Another private satisfaction is gained from being able to use such private writing as a kind of mirror to look into and perceive the world and one’s self anew and up close, warts and all. This was certainly true for author, Gail Godwin, who has said, of her private journalling:
My journals also allow me to keep track of myself, to trace the repetitions and the back-slidings, the underlying passions and the occasional growth spurts. They’re my way of dressing and undressing the soul, as the poet George Herbert advises us to do. To be a true journal keeper, (true to yourself and your journal, I mean), you have to have a confidential relation to yourself. A diarist divides herself into two. One confides in the other, warns the other, strengthens the other. Once, when I was in love with a very unsuitable man, I decided to write a dialogue between me and God. I said I don’t care, I want him and God said, “Okay, I’ll give you a sneak preview of what life will be with him.” And before I finished writing out the dialogue I was aware of things I had been keeping from myself. I was also laughing.

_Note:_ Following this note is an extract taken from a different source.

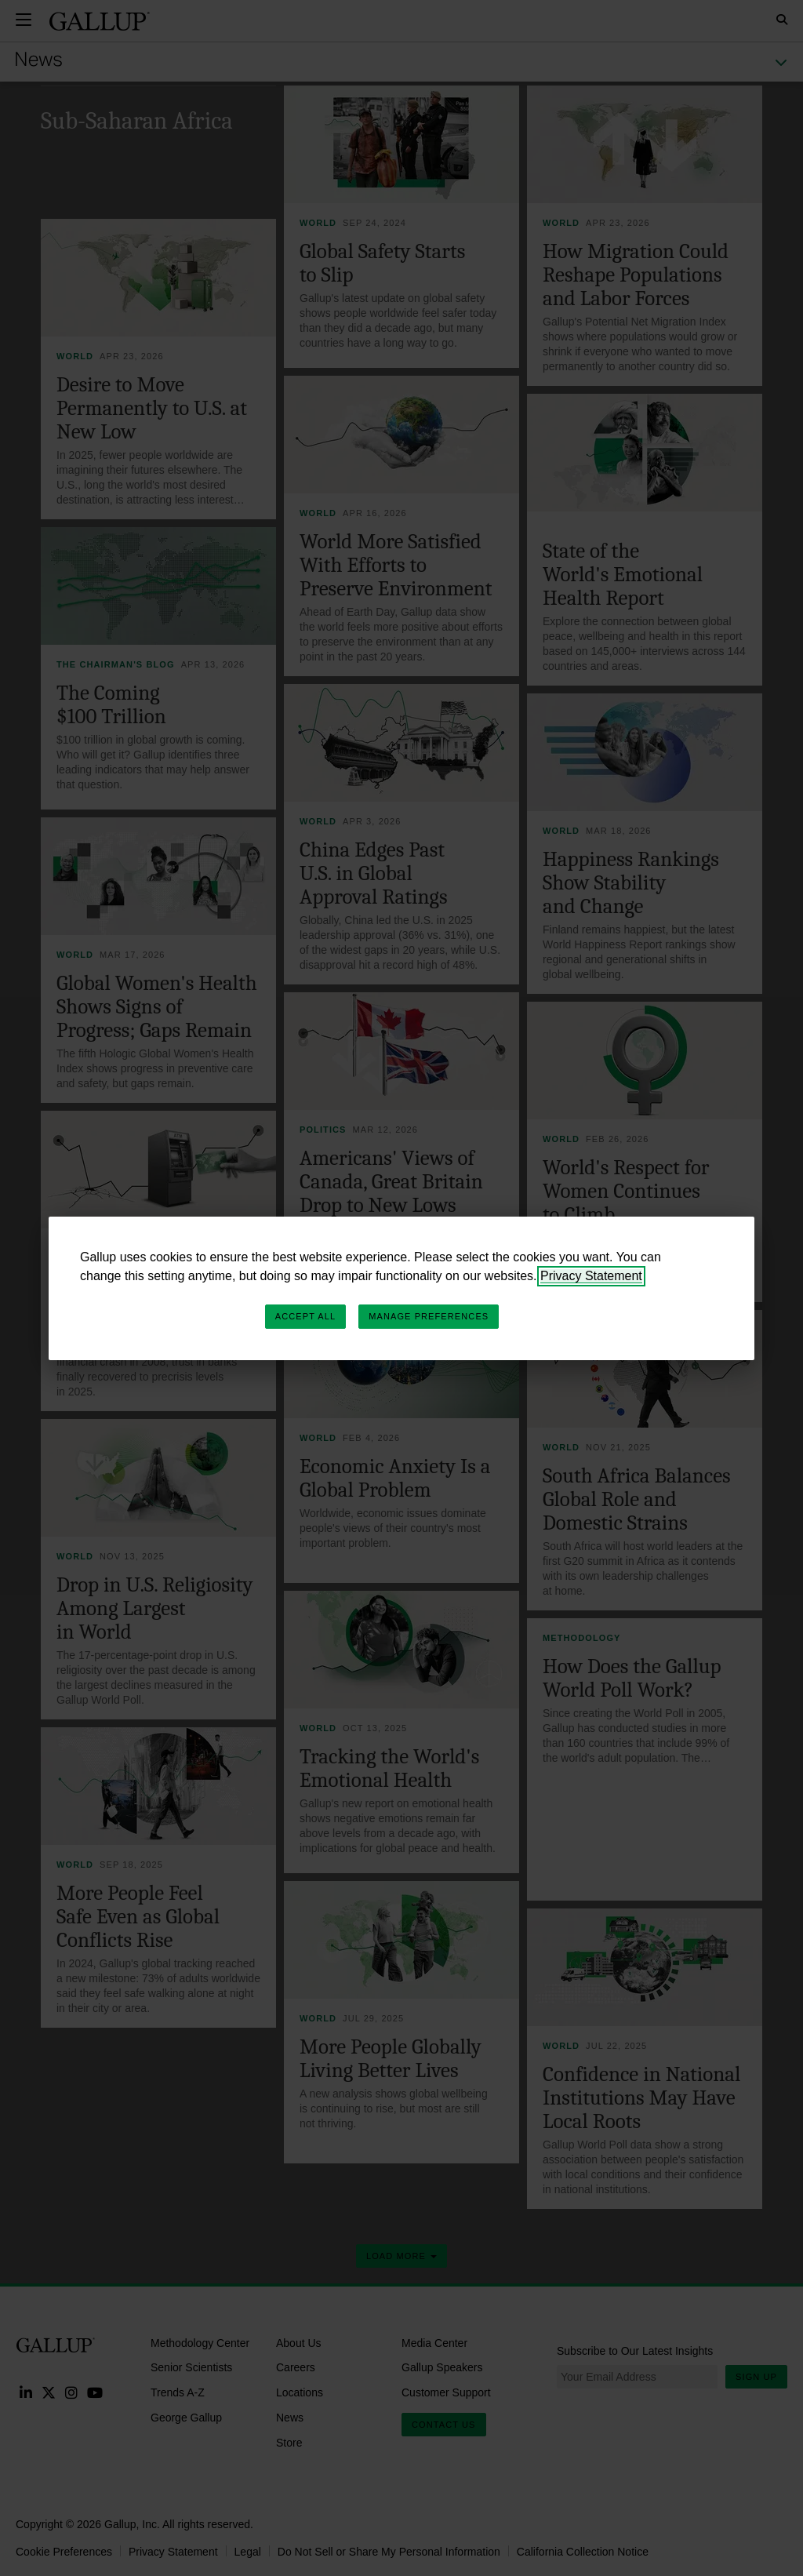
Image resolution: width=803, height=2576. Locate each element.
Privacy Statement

And, for many, their diaries offer a way to untangle the many confusing threads that weave through one’s life. Here’s British journalist, Simon Akam, in The Paris Review recently, on why he went back and re-read journals written in his younger years.
I was twenty-seven and uncertain of what I wanted to do with my life; I hoped reading my written record might give some better idea.
I’ve been a diarist from the age of thirteen myself (although, I destroyed them entirely at nineteen, and then again at twenty-five). Each time, it was about starting a new phase of life and I thought, naïvely, that destroying the old diaries would help to close those chapters. Now, I know that, once you’ve actually written something down, brooded and mused about it in words and not just thoughts, the experience is even more intense and etched in memory, whether you hang on to the written text or not.
While I don’t often go back and re-read my growing diary collection of twenty-five-plus volumes, whenever I have, it has not at all been like stepping back into the same old past. Rather, it has been like discovering parts of me and my world that I just hadn’t been entirely aware of. And, these discoveries do illuminate the path forward. So, it is not about posterity, then, as much as it is about being able to live a better, richer life in the here and now. Surely, above all else, this is what matters most.